A group helping children suffering from the effects of family breakdown has been axed by its online payments provider after political activists accused it of being a “hate group”.
The Ruth Institute is on a ‘hate map’ alongside 900 other US organisations such as the Ku Klux Klan, Neo-Nazis and holocaust denial groups.
Last week, online donation processing company Vanco cancelled its services to the group without notice, stating it believed the Ruth Institute was affiliated “with a product/service that promotes hate, violence, harassment and/or abuse”.
The hate map, compiled by the Southern Poverty Law Centre, also includes groups such as Alliance Defending Freedom and the Family Research Council.
In response to Vanco’s move, the Ruth Institute said it “categorically condemns white supremacy, racism, Nazism, and all violent totalitarian political movements”.
“The Ruth Institute’s primary focus is family breakdown, and its impact on children… If this makes us a ‘hate group’, so be it”, it said.
“People who cannot defend their positions using reason and evidence resort to name-calling to change the subject away from their anemic arguments”, the pro-family organisation noted.
“The ‘hate group’ label is a club such people invented to bludgeon their political opponents.”
The Ruth Institute assured supporters that their financial details had not been compromised. It said the move was probably due to its traditional stance on LGBT issues.
While the family group noted that it respected the financial company’s right as a private business to make its own decision, it added: “We just wish wedding photographers, bakers, and florists received the same respect.”
The Ruth Institute has been on the hate map since 2013, but recently CNN published the nationwide list on its website, initially under the headline “Here are all the active hate groups where you live”.
“No one outside the SPLC knows how organizations come to be included on the list. No one knows how to get off the list. The SPLC sets itself up as judge, jury and enforcer of the charge of ‘hate’”, the Ruth Institute said.
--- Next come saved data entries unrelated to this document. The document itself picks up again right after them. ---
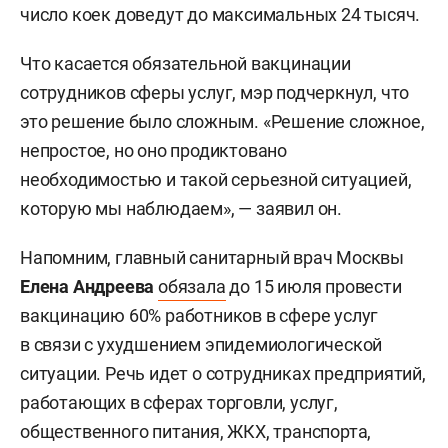
число коек доведут до максимальных 24 тысяч.
Что касается обязательной вакцинации
сотрудников сферы услуг, мэр подчеркнул, что
это решение было сложным. «Решение сложное,
непростое, но оно продиктовано
необходимостью и такой серьезной ситуацией,
которую мы наблюдаем», — заявил он.
Напомним, главный санитарный врач Москвы
Елена Андреева
обязала
до 15 июля провести
вакцинацию 60% работников в сфере услуг
в связи с ухудшением эпидемиологической
ситуации. Речь идет о сотрудниках предприятий,
работающих в сферах торговли, услуг,
общественного питания, ЖКХ, транспорта,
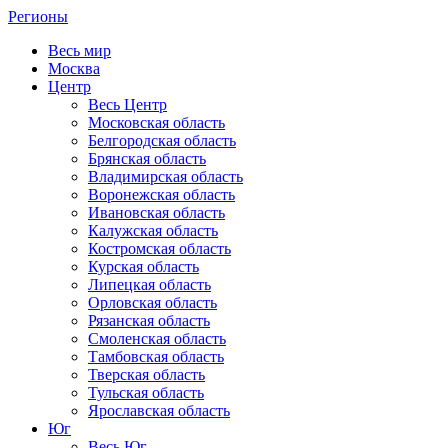
Регионы
Весь мир
Москва
Центр
Весь Центр
Московская область
Белгородская область
Брянская область
Владимирская область
Воронежская область
Ивановская область
Калужская область
Костромская область
Курская область
Липецкая область
Орловская область
Рязанская область
Смоленская область
Тамбовская область
Тверская область
Тульская область
Ярославская область
Юг
Весь Юг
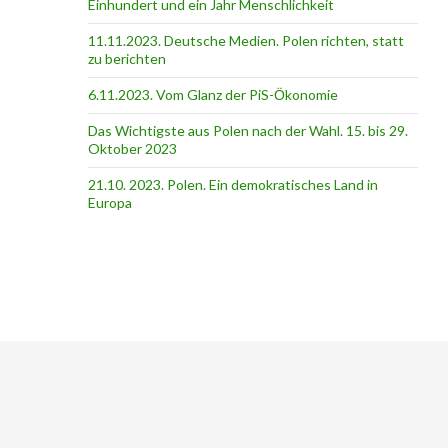
Einhundert und ein Jahr Menschlichkeit
11.11.2023. Deutsche Medien. Polen richten, statt
zu berichten
6.11.2023. Vom Glanz der PiS-Ӧkonomie
Das Wichtigste aus Polen nach der Wahl. 15. bis 29.
Oktober 2023
21.10. 2023. Polen. Ein demokratisches Land in
Europa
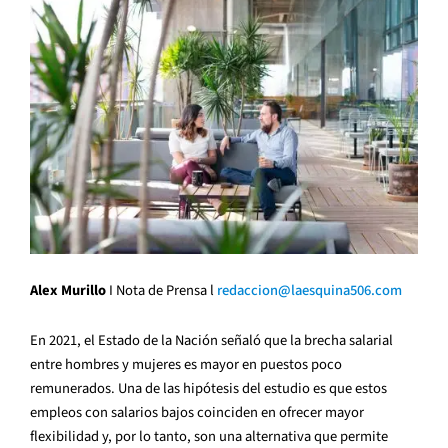
Alex Murillo
I Nota de Prensa l
redaccion@laesquina506.com
En 2021, el Estado de la Nación señaló que la brecha salarial
entre hombres y mujeres es mayor en puestos poco
remunerados. Una de las hipótesis del estudio es que estos
empleos con salarios bajos coinciden en ofrecer mayor
flexibilidad y, por lo tanto, son una alternativa que permite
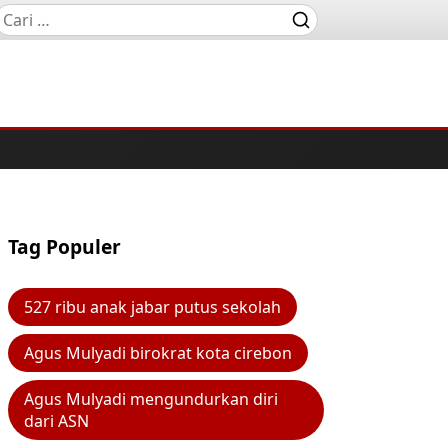
Tag Populer
527 ribu anak jabar putus sekolah
Agus Mulyadi birokrat kota cirebon
Agus Mulyadi mengundurkan diri
dari ASN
Vanco declined to comment.
Genuine hate groups
Last week, during a US Senate committee hearing considering a new judicial appointment, Senator Al Franken tore into the Alliance Defending Freedom (ADF), repeatedly noting its inclusion on the hate list.
ADF’s President responded: “There is a real danger of conflating genuine hate groups, like the Ku Klux Klan, with mainstream religious beliefs that are shared by millions of Americans and people from all walks of life across the world.”